完璧な映画だった。世評の高い『駅馬車』はいまいちその良さが分からなかったけど、本作は最初から最後まで非の打ち所のないショットの連続で圧倒された。黒澤明ジョン・フォードから影響を受けたというのも理解できる。俳優の佇まいからモノクロの渇いた風景まで、観ていて黒澤に似てると思った。文学においてもっとも重要なのが文体だとしたら、映画においては映像がそれに相当するだろう。本作はその文体において他の追随を許さない。これは素晴らしいものを見せてもらった。

酒場でワイアットとドクが邂逅するシーンや、役者がならず者を相手にシェイクスピア劇を演じるシーンなどが印象に残っている。総じて、群衆を俯瞰的に映したカットがいい。
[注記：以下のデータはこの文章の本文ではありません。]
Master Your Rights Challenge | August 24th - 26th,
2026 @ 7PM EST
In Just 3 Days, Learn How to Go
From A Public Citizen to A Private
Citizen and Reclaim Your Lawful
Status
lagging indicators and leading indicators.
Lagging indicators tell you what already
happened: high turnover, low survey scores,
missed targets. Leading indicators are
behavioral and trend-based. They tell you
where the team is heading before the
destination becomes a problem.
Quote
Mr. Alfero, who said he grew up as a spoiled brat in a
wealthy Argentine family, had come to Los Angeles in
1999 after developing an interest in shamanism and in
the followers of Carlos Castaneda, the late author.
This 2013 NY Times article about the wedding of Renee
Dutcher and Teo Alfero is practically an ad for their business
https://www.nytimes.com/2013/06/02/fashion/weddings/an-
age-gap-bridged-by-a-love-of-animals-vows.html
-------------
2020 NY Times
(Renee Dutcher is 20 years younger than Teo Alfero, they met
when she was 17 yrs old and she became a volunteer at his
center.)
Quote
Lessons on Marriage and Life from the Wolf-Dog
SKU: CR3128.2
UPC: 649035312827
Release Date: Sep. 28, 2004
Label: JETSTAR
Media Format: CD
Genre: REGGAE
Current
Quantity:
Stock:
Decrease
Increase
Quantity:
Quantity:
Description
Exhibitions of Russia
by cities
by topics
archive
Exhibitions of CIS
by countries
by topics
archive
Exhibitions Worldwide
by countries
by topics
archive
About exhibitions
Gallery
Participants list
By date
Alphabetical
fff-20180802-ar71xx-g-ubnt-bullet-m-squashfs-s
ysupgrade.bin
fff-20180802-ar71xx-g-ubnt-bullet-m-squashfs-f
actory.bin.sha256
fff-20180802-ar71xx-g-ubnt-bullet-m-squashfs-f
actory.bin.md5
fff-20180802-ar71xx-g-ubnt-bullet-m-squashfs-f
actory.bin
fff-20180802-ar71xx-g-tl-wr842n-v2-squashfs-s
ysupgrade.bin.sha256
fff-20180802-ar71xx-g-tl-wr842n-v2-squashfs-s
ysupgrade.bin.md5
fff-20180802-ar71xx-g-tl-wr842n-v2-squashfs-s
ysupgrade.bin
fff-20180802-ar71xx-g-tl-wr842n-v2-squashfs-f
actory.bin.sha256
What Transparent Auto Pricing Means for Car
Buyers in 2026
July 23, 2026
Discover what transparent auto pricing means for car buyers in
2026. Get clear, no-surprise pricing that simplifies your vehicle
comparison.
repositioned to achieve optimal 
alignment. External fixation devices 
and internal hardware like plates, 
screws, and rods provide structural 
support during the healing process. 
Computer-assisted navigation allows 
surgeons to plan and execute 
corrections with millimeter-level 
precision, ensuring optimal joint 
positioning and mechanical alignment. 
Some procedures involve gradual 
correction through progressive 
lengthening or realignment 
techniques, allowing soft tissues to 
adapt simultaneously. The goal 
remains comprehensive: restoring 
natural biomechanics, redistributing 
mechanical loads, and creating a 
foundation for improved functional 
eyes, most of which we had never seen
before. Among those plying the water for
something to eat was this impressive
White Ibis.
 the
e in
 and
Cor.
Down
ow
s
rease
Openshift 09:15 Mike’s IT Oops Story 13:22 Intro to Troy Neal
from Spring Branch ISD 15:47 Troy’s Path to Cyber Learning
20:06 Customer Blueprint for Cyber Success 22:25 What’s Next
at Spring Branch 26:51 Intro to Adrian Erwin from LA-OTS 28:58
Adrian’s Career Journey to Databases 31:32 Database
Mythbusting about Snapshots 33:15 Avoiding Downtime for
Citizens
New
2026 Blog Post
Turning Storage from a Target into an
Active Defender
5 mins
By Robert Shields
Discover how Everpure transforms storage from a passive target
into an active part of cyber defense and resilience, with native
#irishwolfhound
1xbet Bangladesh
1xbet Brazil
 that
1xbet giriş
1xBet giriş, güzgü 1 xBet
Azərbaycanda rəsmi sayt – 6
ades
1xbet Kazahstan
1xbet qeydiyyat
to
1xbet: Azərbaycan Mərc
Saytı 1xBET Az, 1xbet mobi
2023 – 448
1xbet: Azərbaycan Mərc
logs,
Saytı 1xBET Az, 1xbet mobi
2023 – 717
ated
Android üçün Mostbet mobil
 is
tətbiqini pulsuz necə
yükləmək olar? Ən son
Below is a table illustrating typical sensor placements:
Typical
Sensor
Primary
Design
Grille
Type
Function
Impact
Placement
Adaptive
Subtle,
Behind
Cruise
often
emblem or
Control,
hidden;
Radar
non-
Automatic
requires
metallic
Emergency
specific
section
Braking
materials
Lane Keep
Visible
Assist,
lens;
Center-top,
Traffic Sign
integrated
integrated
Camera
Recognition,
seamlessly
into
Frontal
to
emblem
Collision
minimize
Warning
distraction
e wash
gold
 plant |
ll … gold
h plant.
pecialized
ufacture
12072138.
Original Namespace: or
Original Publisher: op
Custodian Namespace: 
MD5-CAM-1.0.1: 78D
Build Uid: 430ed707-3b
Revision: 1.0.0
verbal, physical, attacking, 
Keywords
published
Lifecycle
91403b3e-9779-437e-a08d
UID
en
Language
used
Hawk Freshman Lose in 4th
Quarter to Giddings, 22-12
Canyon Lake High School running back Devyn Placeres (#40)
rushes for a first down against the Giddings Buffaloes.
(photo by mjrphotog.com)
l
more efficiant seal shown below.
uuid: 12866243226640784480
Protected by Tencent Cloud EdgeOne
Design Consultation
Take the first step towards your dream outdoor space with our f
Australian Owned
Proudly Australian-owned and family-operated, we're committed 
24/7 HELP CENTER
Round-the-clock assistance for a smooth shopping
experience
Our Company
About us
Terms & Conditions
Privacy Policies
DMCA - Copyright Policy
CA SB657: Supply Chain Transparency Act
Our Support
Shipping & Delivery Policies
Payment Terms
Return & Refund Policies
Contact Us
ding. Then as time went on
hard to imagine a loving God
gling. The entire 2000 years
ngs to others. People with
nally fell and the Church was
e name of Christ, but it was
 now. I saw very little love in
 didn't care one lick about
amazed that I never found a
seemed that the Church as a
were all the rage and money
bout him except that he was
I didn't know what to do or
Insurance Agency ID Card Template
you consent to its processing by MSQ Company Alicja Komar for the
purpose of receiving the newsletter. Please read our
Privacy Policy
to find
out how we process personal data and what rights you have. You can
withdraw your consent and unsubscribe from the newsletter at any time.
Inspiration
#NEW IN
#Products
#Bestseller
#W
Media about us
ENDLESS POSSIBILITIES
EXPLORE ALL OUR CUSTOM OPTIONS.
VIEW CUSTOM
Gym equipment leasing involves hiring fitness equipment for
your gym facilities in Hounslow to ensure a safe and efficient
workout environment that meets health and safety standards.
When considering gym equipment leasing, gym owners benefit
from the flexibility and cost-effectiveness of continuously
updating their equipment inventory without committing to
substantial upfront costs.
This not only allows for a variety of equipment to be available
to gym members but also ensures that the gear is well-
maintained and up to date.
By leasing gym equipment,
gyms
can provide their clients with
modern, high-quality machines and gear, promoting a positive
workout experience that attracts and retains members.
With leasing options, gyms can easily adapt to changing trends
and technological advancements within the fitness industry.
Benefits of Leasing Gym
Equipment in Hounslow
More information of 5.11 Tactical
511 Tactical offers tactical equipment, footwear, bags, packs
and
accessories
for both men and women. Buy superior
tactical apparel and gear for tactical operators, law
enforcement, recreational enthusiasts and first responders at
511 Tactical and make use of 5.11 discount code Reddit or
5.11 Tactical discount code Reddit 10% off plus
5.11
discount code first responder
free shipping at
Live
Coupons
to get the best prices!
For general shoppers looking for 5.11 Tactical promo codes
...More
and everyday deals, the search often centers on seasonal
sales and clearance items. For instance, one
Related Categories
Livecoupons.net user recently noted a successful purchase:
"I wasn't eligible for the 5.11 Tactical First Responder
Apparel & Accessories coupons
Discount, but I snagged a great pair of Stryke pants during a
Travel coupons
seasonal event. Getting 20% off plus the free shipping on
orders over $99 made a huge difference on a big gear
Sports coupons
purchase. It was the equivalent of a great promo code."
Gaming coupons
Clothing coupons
ガヤガヤしてるだけなのに不思議と躍動感がある。俳優では主演のヘンリー・フォンダが何をしても様になっているし、クレメインタイン役のキャシー・ダウンズはその高貴な美しさが光っていた。クライトン一家も悪役商会みたいな凄みがある。

原題が「My Darling Clementine(いとしのクレメインタイン)」ということで、男女のドラマを柱にしているところが良かった。すなわち、ドクとクレメインタインとチワワ(リンダ・ダーネル)の三角関係である。クレメインタインはドクを追いかけてくるも、彼はすげなく拒絶する。一方、チワワはドクの情婦に収まっているものの、クレメインタインの存在が気が気でない。本作をワイアットの復讐劇と捉えるなら、この部分は脇筋になるけれども、しかしこれがなかったら本作は単調なアクション活劇になっていただろう。100分間に何を詰め込むのかはホント重要だ。

クライマックスは有名な「OK牧場の決闘」で、これがまたなかなかの盛り上がりだった。対戦カードは、ワイアット・アープと愉快な仲間たちVSクライトン一家。何と言っても、馬車が通り過ぎたあとの砂ぼこりのなかで拳銃を撃ち合うシーンがいい。これぞ西部劇といった感じの満足感がある。

というわけで、本作がジョン・フォードの最高傑作であることに間違いない。非の打ち所のない素晴らしい映画だった。